DURHAM — Silence can be golden, and one book club that has multiple chapters across the state agrees.
Members of the Silent Book Club (SBC) meet up monthly in various spaces like microbrew pubs or coffee houses and have often been characterized as a “cocktail hour for introverts.”
Meetings usually open with a no-pressure social session where members can mingle and talk about what they’re reading before settling in for a relaxing session of silent reading. And there’s also no assigned reading list. Participants can read whatever they want.
No tech interruptions are allowed during SBC. All electronic devices and phones must be put down or shut off. The clubs are mainly adults, but the age range varies depending on the club and location of the meetings.
North Carolina is home to at least 10 SBC’s across the state, spanning from Asheville to Greenville. In central North Carolina, there are two SBC clubs, one in Raleigh and one in Durham.
“I attended and was immediately hooked. I’ve been going for almost two years now,” said Rebecca Fortune, who hosts both the Raleigh and Durham SBC’s.
The Durham SBC is held on the second Tuesday each month at the popular hard cider taproom Bull City Ciderworks. The average attendance of the SBC in Durham runs 50 to 60 people with a peak of 90 attendees in 2019.
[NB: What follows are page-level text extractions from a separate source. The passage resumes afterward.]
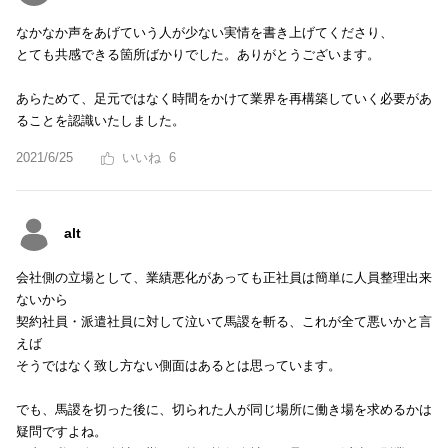
なかなか声をあげていう人が少ない実情を書き上げてくださり、
とても共感できる箇所ばかりでした。ありがとうございます。
あらためて、足元ではなく時間をかけて業界を再構築していく必要があ
ることを認識いたしました。
2021/6/25
6
alt
会社側の立場として、業績悪化があっても正社員は簡単に人員整理出来
ないから
契約社員・派遣社員に対して泣いて馬謖を斬る、これが全て悪いかと言
えば
そうではなく致し方ない側面はあるとは思っています。
でも、馬謖を切った後に、切られた人が同じ場所に働き場を求めるかは
疑問ですよね。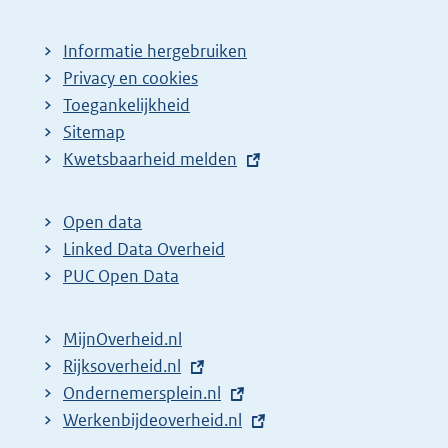
Informatie hergebruiken
Privacy en cookies
Toegankelijkheid
Sitemap
E
Kwetsbaarheid melden
x
t
Open data
e
Linked Data Overheid
r
PUC Open Data
n
e
MijnOverheid.nl
l
E
Rijksoverheid.nl
i
x
E
Ondernemersplein.nl
n
t
x
E
Werkenbijdeoverheid.nl
k
e
t
x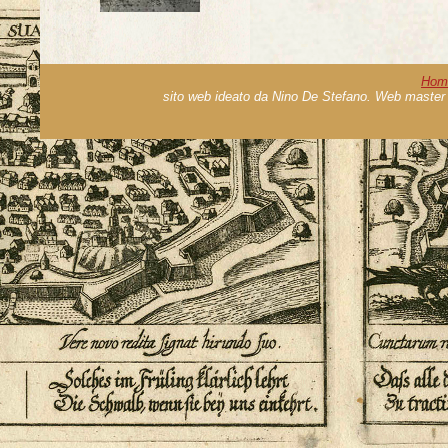
Hom
sito web ideato da Nino De Stefano. Web master 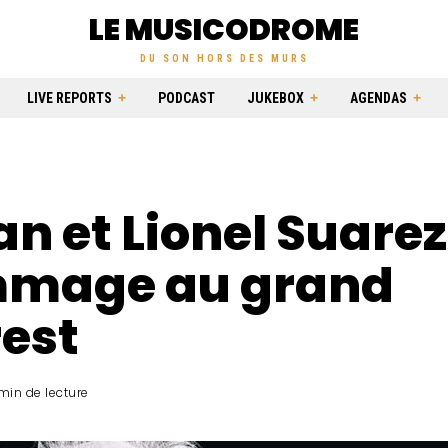
LE MUSICODROME
DU SON HORS DES MURS
LIVE REPORTS
PODCAST
JUKEBOX
AGENDAS
n et Lionel Suarez
mage au grand
est
min de lecture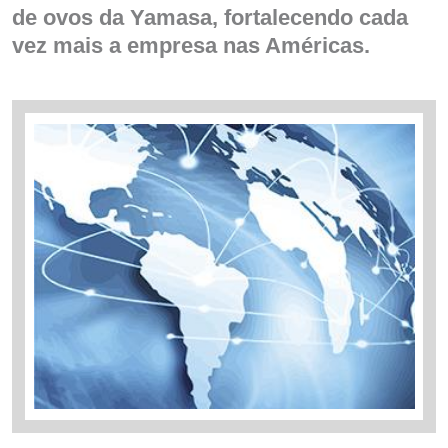
de ovos da Yamasa, fortalecendo cada
vez mais a empresa nas Américas.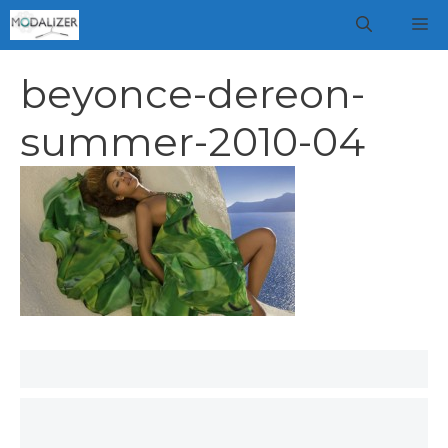
Vai
M
al
contenuto
beyonce-dereon-
summer-2010-04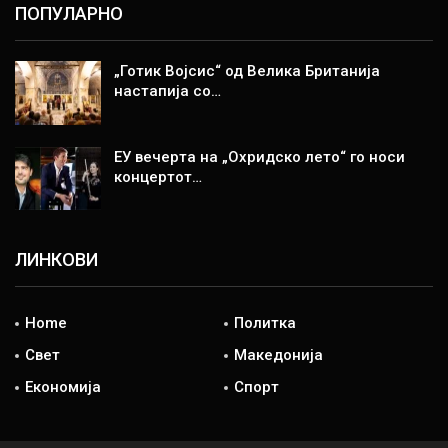
ПОПУЛАРНО
„Готик Војсис“ од Велика Британија
настапија со…
ЕУ вечерта на „Охридско лето“ го носи
концертот…
ЛИНКОВИ
Home
Политка
Свет
Македонија
Економија
Спорт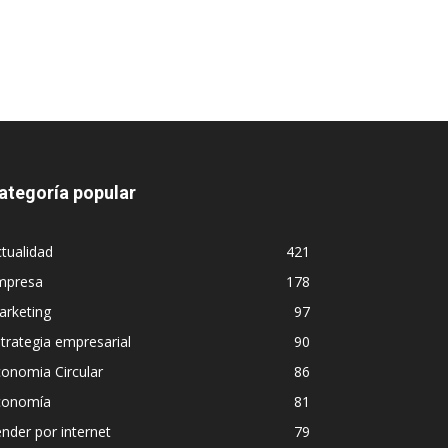
ategoría popular
tualidad
421
mpresa
178
arketing
97
trategia empresarial
90
onomia Circular
86
conomía
81
nder por internet
79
Fortune said she inherited the Durham location meetings after the original host was unable to continue running them. She said that the Raleigh club is newer and has yet to find a steady place to meet. Right now, the Raleigh attendance has had around 10 members on average showing up.
“Bad Cat Coffee is really interested in doing a Silent Book Club, so we trying to partner with them to help add to the Raleigh event listings,” said Fortune.
Both the Durham and Raleigh SBC’s have a Facebook presence that announces dates and times of upcoming meetings as well as book suggestions and literary news. Raleigh can be found by searching for @SBCRaleigh and Durham by searching for @SilentBookClubDurham.
To the west of Durham, Maria Perdomo helped start a chapter of the SBC in Greensboro after learning about it from National Public Radio.
“I love reading and really enjoy sharing that love with other people but I’ve never joined a book club because I don’t like feeling pressure to finish a book in its entirety or having to go at the pace of others,” Perdomo told NSJ.
Perdomo and her friend, Eddison Wilkinson, act as co-hosts each month for the club at the Scuppernong bookstore.
“I started the Greensboro SBC chapter to meet new people in town and create a safe space where we can share the books we like or don’t like and be comfortable enough to share a little bit about ourselves too, through literature,” Perdomo said.
According to Perdomo, the Greensboro SBC has been able to create a small community of silent readers and at their last meeting an attendee said, “reading is a way to broaden your view from the comfort of an armchair.”
I can’t wait to see where this armchair takes our community,” said Perdomo.
For those in the Greensboro area interested in joining, the group has a Facebook page with more information which can be found by searching for @SilentBookClubGSO.
The SBC has continuously added chapters all around the world after its initial co-founding in 2015 by three friends, Guinevere de la Mare, Laura Gluhanich, and Kristin Appenbrink. Gluhanich and de le Mare began hatching the idea of a book club that could be a stress-free reading escape back in 2012.
In 2019, the SBC got a boost in interest after Oprah’s “O” magazine did a story on book clubs and now more than 170 SBC’s meet worldwide.